Slowdown in scheduler after extended eager api usage

Open krynju opened this issue 4 years ago • 2 comments

This piece of code (if it doesn't hang) slows down significantly at ~1800 iterations for me. From observing the threads usage it seems like the main thread is constantly occupied and the time period between each spawn increases every iteration (it can be observed through cpu usage on threads).

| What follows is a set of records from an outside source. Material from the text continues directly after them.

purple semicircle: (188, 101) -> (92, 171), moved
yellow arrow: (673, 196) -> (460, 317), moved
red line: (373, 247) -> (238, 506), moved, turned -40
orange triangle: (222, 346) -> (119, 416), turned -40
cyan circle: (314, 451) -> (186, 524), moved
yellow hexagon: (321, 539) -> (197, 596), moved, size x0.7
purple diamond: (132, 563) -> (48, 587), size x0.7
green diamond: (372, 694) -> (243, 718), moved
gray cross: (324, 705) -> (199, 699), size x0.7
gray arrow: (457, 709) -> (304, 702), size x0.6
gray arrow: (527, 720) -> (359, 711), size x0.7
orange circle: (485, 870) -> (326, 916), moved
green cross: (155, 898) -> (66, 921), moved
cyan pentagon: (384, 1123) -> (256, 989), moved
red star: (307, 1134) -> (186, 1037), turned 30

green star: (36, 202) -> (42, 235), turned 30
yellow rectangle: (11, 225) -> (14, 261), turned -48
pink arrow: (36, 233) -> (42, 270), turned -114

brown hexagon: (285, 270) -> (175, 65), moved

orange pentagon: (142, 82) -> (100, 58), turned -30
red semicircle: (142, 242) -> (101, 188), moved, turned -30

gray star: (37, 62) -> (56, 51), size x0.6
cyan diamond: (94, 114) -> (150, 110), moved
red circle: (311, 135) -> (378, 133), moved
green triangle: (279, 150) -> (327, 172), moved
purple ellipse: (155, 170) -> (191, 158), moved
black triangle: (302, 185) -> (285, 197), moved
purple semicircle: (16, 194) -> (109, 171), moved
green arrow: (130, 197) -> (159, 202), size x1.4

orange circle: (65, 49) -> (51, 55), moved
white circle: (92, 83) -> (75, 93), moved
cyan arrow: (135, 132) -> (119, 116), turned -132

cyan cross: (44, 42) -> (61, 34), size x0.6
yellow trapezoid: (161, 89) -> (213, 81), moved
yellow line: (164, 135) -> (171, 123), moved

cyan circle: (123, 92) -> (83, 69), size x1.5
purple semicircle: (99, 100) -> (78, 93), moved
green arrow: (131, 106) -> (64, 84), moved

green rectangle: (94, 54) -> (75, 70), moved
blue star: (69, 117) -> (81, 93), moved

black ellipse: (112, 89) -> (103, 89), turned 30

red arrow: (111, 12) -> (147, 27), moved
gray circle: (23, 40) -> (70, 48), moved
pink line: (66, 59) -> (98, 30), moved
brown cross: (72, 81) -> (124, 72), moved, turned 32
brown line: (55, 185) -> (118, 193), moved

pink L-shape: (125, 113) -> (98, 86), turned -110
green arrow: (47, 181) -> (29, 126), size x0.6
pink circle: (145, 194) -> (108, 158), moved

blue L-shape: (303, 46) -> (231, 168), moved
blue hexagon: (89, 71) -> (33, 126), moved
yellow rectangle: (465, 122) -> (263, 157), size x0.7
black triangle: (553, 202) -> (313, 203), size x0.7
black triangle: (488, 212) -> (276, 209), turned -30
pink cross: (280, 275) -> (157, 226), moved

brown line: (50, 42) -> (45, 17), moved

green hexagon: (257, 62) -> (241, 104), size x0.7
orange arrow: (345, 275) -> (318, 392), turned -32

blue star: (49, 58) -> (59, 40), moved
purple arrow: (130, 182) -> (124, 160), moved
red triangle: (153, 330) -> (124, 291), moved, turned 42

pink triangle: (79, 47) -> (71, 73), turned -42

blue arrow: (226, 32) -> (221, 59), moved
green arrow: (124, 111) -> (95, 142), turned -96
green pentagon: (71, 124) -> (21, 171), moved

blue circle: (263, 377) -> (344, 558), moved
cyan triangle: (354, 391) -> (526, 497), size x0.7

Most likely related to the huge number of thunks generated in this code over time

julia> using Dagger

julia> c = Dagger.@spawn 10+10; b = (x) -> x + 10; a = (x) -> x .+ fetch.([Dagger.spawn(b, x + i) for i in 1:100]);

julia> for i in 1:10000
       r = Dagger.@spawn a(c)
       fetch(r); println(i)
       end

krynju avatar Sep 16 '21 19:09 krynju

Can you try running the Julia profiler with Julia master on this, at least twice before the slowdown and twice after? We should see a noticeable slowdown during some part of the scheduler, which is probably traversing over some ever-growing list or other data structure.

jpsamaroo avatar Sep 17 '21 00:09 jpsamaroo

Clue for later: Seems like pure distributed stress tests also suffer from slowdown after a while, might not be a Dagger issue after all, but I'll look into that at some point.

krynju avatar Sep 30 '21 06:09 krynju